UAE’s Ta’ziz awards green methanol EPC contract to Samsung: Ta’ziz — a joint venture between Adnoc and ADQ — awarded Samsung E&A a USD 1.7 bn engineering, procurement, and construction (EPC) contract for its green methanol plant in Al Ruwais Industrial Complex in Abu Dhabi, according to a press release published on Monday. The contract’s duration is 44 months.

The details: The facility — to be built in the Ta’ziz Industrial Chemicals Zone in Al Ruwais — will have an annual production capacity of 1.8 mn tons and will be powered by clean energy once completed in 2028, according to a separate statement on Monday.

What else we know: Ta’ziz signed a shareholder agreement for the project in 2023 with Switzerland-headquartered Proman. Most of the chemicals manufactured in the plant will be produced in the UAE for the first time and are presumably chemicals for which methanol is feedstock. Some AED 18 bn (over USD 5 bn) will be invested in the first phase of development.

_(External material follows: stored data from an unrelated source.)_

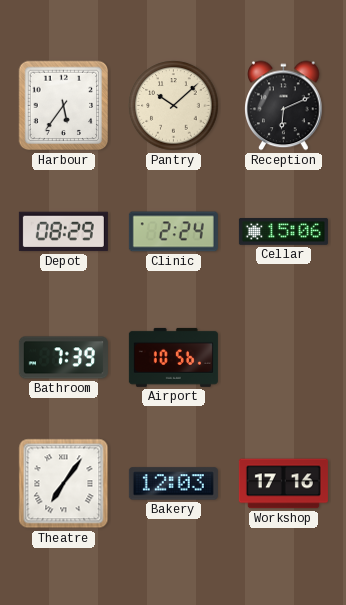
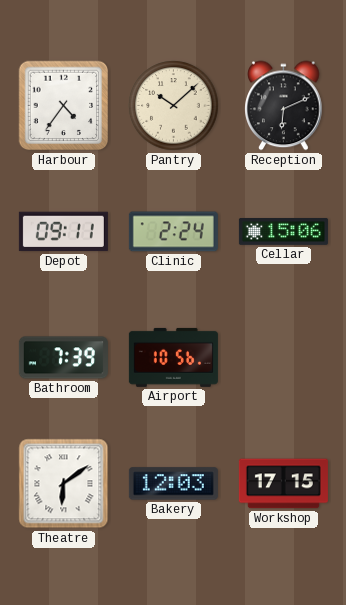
Harbour: 5:36 -> 4:36
Depot: 08:29 -> 09:11
Theatre: 7:06 -> 6:09
Workshop: 17:16 -> 17:15
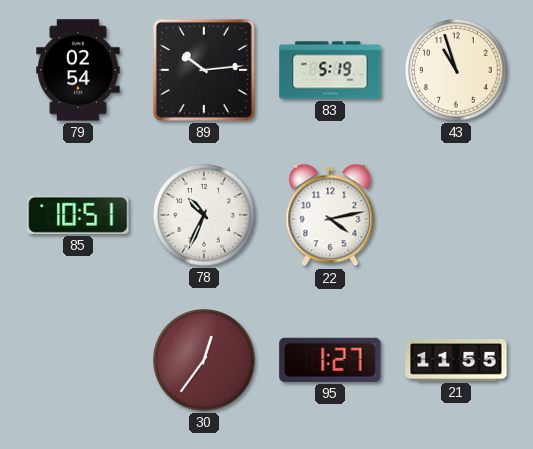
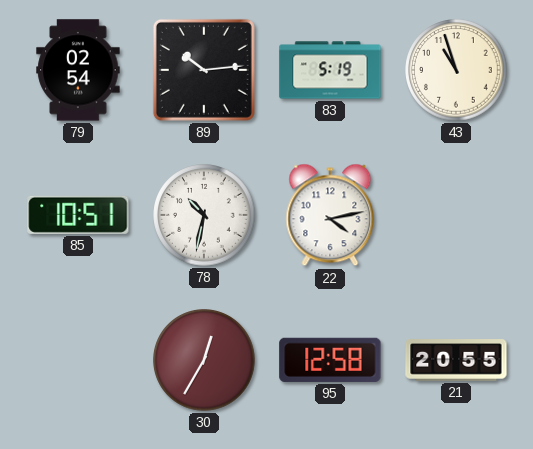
78: 10:34 -> 10:32
30: 12:36 -> 12:35
95: 1:27 -> 12:58
21: 11:55 -> 20:55
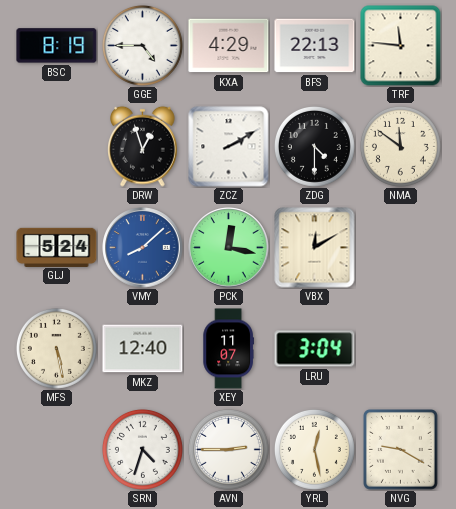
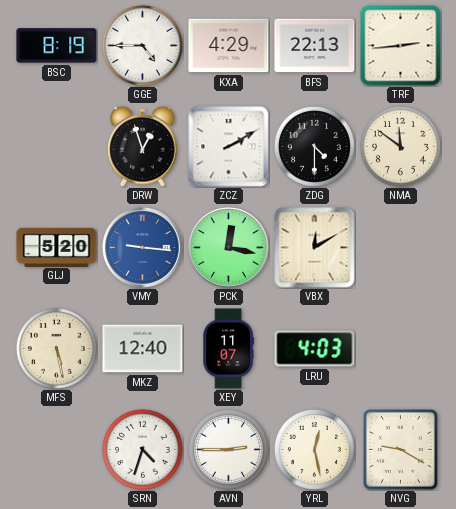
TRF: 11:46 -> 2:44
GLJ: 5:24 -> 5:20
VMY: 8:08 -> 9:16
LRU: 3:04 -> 4:03
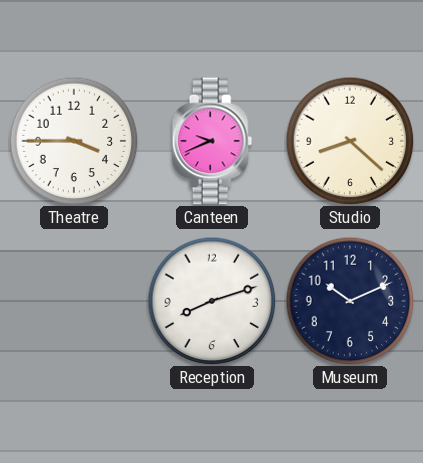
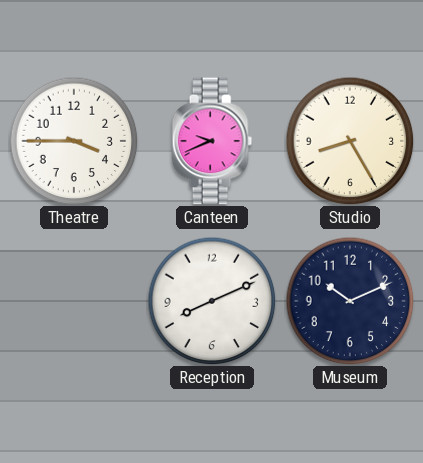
Studio: 8:22 -> 8:25
Reception: 8:12 -> 8:11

Ta’ziz is going all in on methanol and ammonia: Ta’ziz awarded USD 2 bn EPC contracts back in November to develop critical chemicals infrastructure in Al Ruwais Industrial Complex to a number of companies, including the chemicals logistics company Advario, Rotary Engineering–Abu Dhabi, and the UAE’s NMDC Group. The infrastructure investment push has been part of a strategy that aims to turn Ruwais into an export hub for Adnoc’s chemical productions and support Adnoc’s ambitions to become one of the top five chemical producers in the world.

There’s also a low-carbon ammonia plant in the works: The company signed a shareholder agreement in January 2023 with Fertiglobe, Korea’s GS Energy Corporation, and Japan’s Mitsui & Co for a low-carbon ammonia factory in the UAE with an annual capacity of around 1 mn tons. The first phase — predicted to attract a multi-bn USD investment over the next 20 years — will produce ammonia that is 50% less carbon intensive than conventional ammonia, while the second phase will double the capacity and will cut carbon emissions further by using carbon capturing and sequestration tech.